Divine Days by Leon Forrest – This beast of a tome (1100 pages) has been my “Currently Reading” book for months now. It is rich, dense, bawdy, astute, Faulknerian, and Joycean all at once. It can not be read quickly. My initial reaction is that it’s the final gasp of Modernism as developed and practiced by Faulkner and Joyce. Besides, it’s set in Chicago by a Chicago writer, and I’ve been doing my best to read anything by and about my home city. (Would still like to get to Sara Peretzky.)
The Dud Avocado by Elaine Dundy – This mention by Maud Newton made me order it. It is published by the New York Review Books, which is an excellent source of rescued books that deserve to be in print.
Words Without Borders – This anthology put out by the people behind the web site Words Without Borders was an impulse pick up by me a month or so ago at Everybody Reads Bookstore. I’ve been dipping into it occasionally and so far, the handful of stories I’ve read have only made me wish that those authors’ complete works had already been translated into English…so that I could buy them and add them to my TBR pile.
At the Same Time: Essays and Speeches by Susan Sontag – read this review in PopMatters and combined with that amazing essay by her in the Guardian (no longer available on their site), I bought it.
Oh Pure and Radiant Heart by Lydia Millet – Bought directly from Softskull Press (along with Everyone’s Pretty) when they were having their Being Bought Out Sale. I liked Everyone’s Pretty. So I have high hopes for this one.
Girls Who Like Boys Who Like Boys – Because my friend Sarah Kate Levy has an essay in it. So far I’ve only read her essay, which was very good, funny, and tender. When I was at USC, I was in the same poetry class as one of the anthology’s editors Tom Dolby, who wrote the novel The Trouble Boy. (His poetry was much better than mine.)
The Tin Flute by Gabrielle Roy – I visited Montreal last summer and read Mordechai Richler’s The Apprenticeship of Duddy Kravitz. Then I wanted to read some Quebecois writers. Yes, in English because my French is nowhere near good enough to tackle a whole novel.
The Known World by Edward P. Jones – Much-revered work published only a few years ago.

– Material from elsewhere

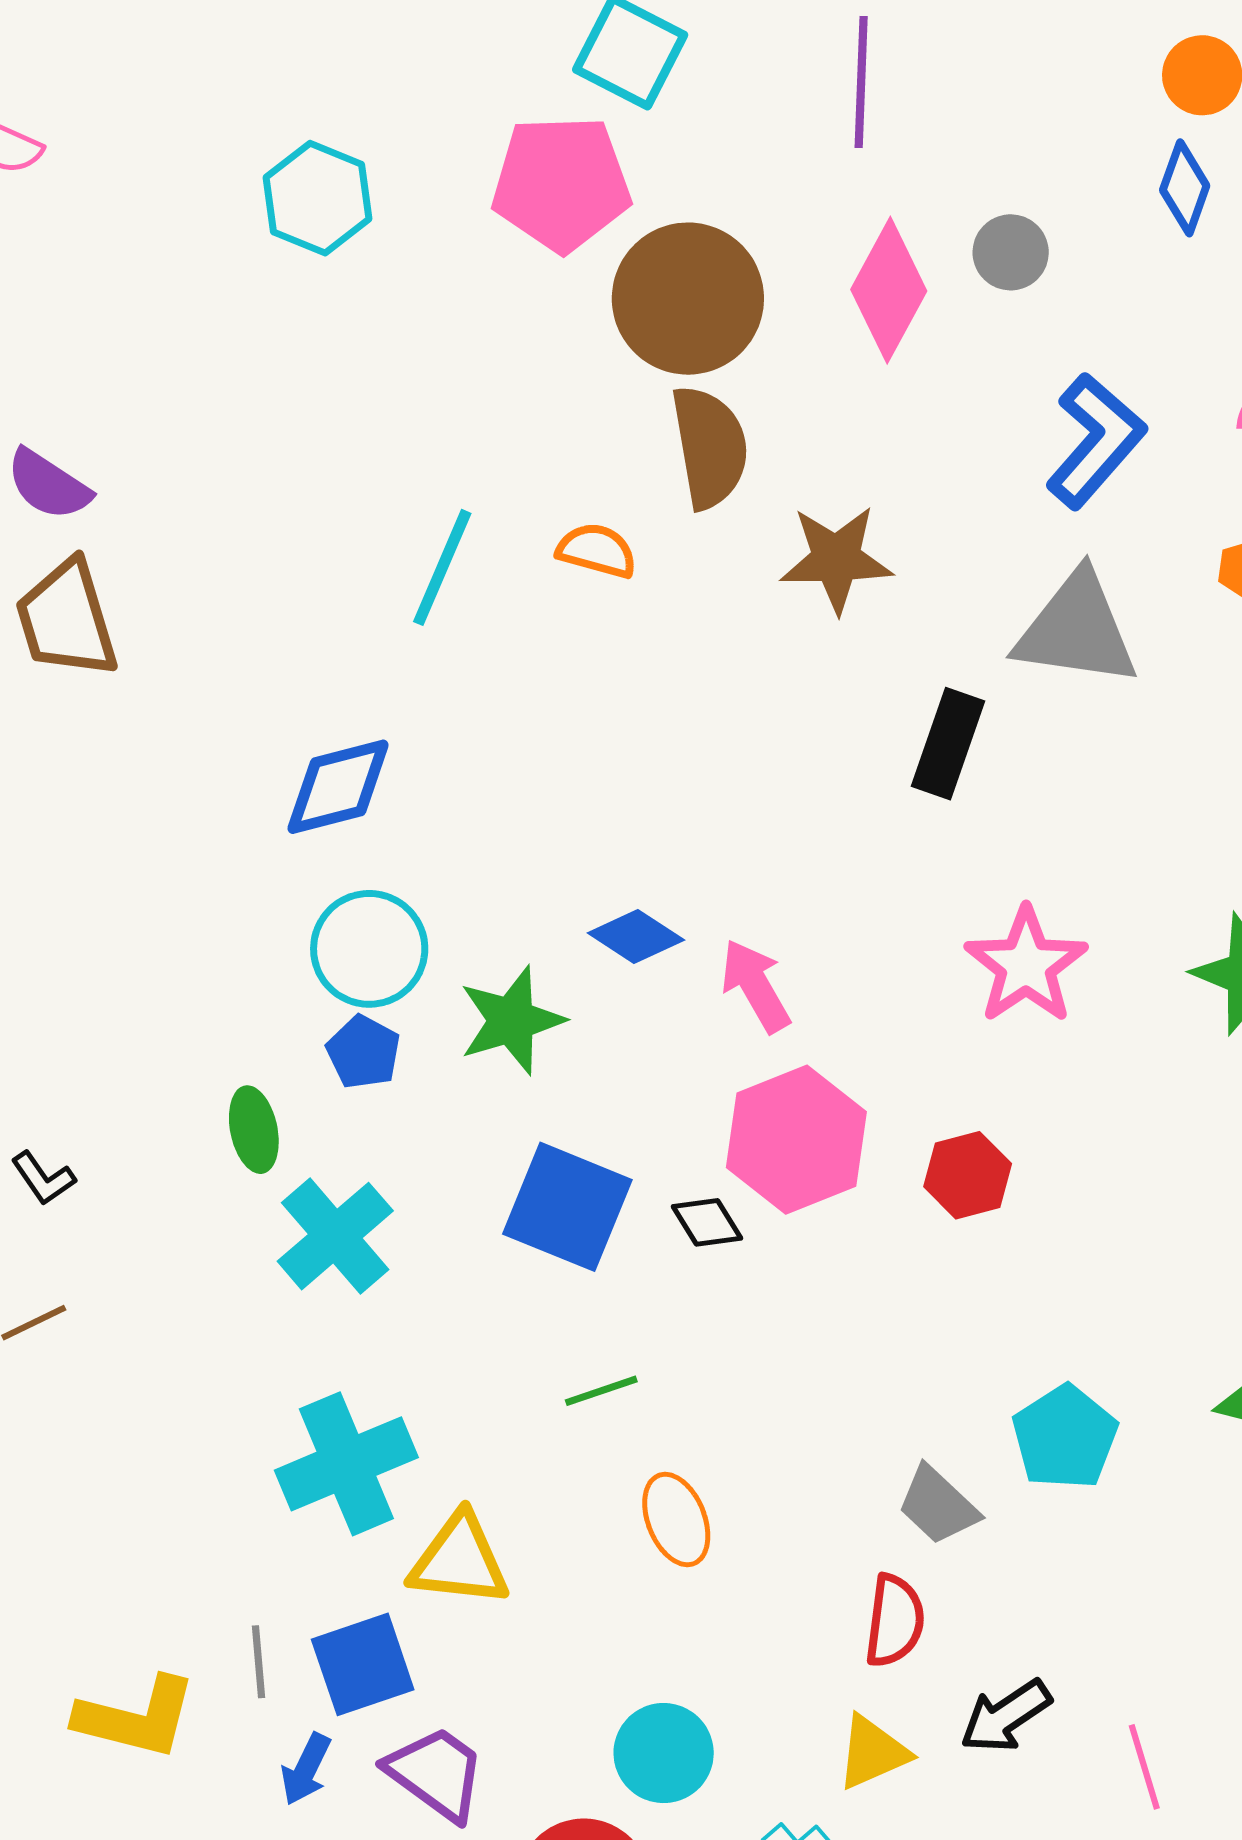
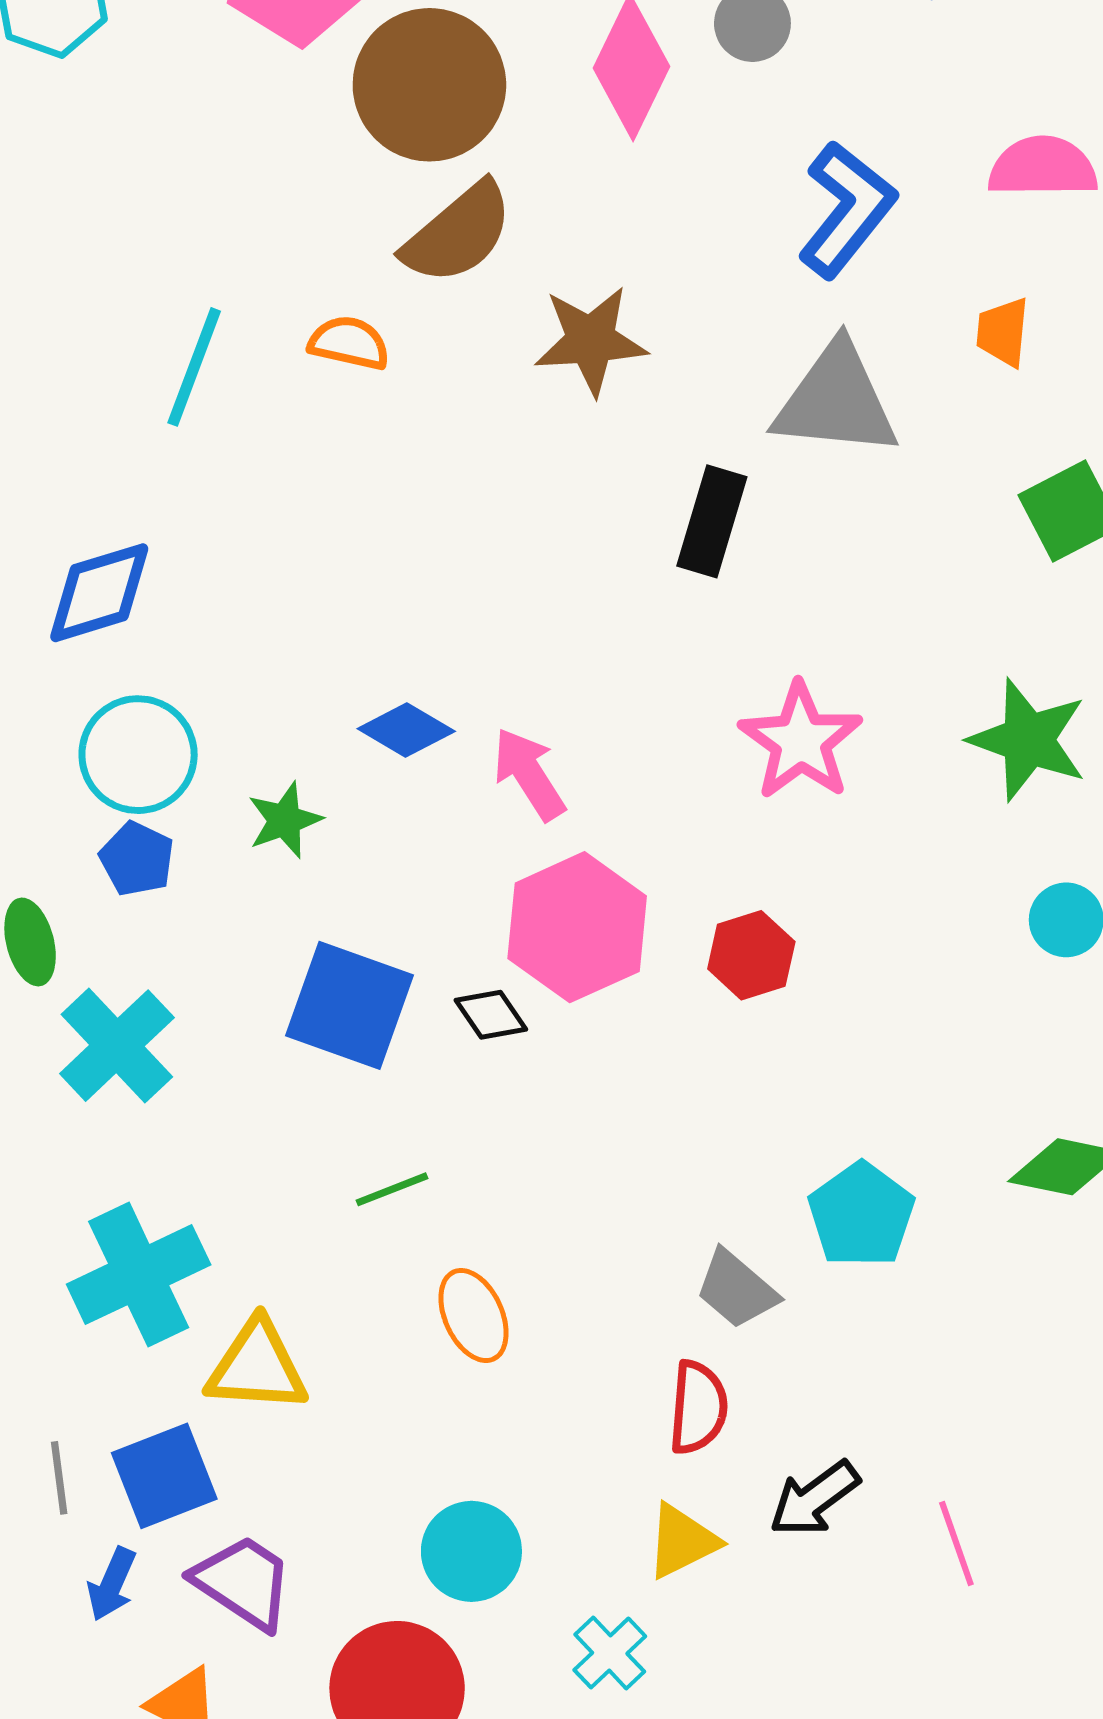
brown semicircle: (710, 447) -> (458, 233), turned 62
green star: (512, 1020) -> (285, 820), size x0.7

Dear Digby by Carol Muske-Dukes – My wife picked this up for me a year ago from the USC bookstore, before we left L.A.
A House for Mr. Biswas by V. S. Naipaul – Been meaning to read something by Naipaul for some time…
Gates of the Sun by Elias Khoury – Palestinian writer whose 1998 book was recently translated. We don’t get much opportunity in the States to read works in translation. So I jumped at this highly-recommended one.
And so when Cora Tull would tell me I was not a true mother, I would think how words go straight up in a thin line, quick and harmless, and how terribly doing goes along the earth, clinging to it, so that after a while the two lines are too far apart for the same person to straddle from one to the other; and that sin and love and fear are just sounds that people who never sinned nor loved nor feared have for what they never had and cannot have until they forget the words. Like Cora, who could never even cook.
A Cook’s Tour by Anthony Bourdain – This is on loan from my sister. She’s going to want it back at some point. Kitchen Confidential was fantastic. And I love Bourdain’s show on the Travel Channel “No Reservations.”
So, how many is that? 18.
Shoot. I forgot Clayhanger by Arnold Bennett. An English friend loaned this to me a few months ago. Not sure when I’m going to get to this one either. Argh. That makes 19.
This past weekend a former professor of mine from undergrad recommended Tolstoy’s Anna Karennina. Which I still haven’t read. There are a number of classics I haven’t read…I won’t list them here…Which just leads me to think and despair, as always, that there is never enough time to read all of the books I want to read…
Back to my pile. I’ve got to make it lower.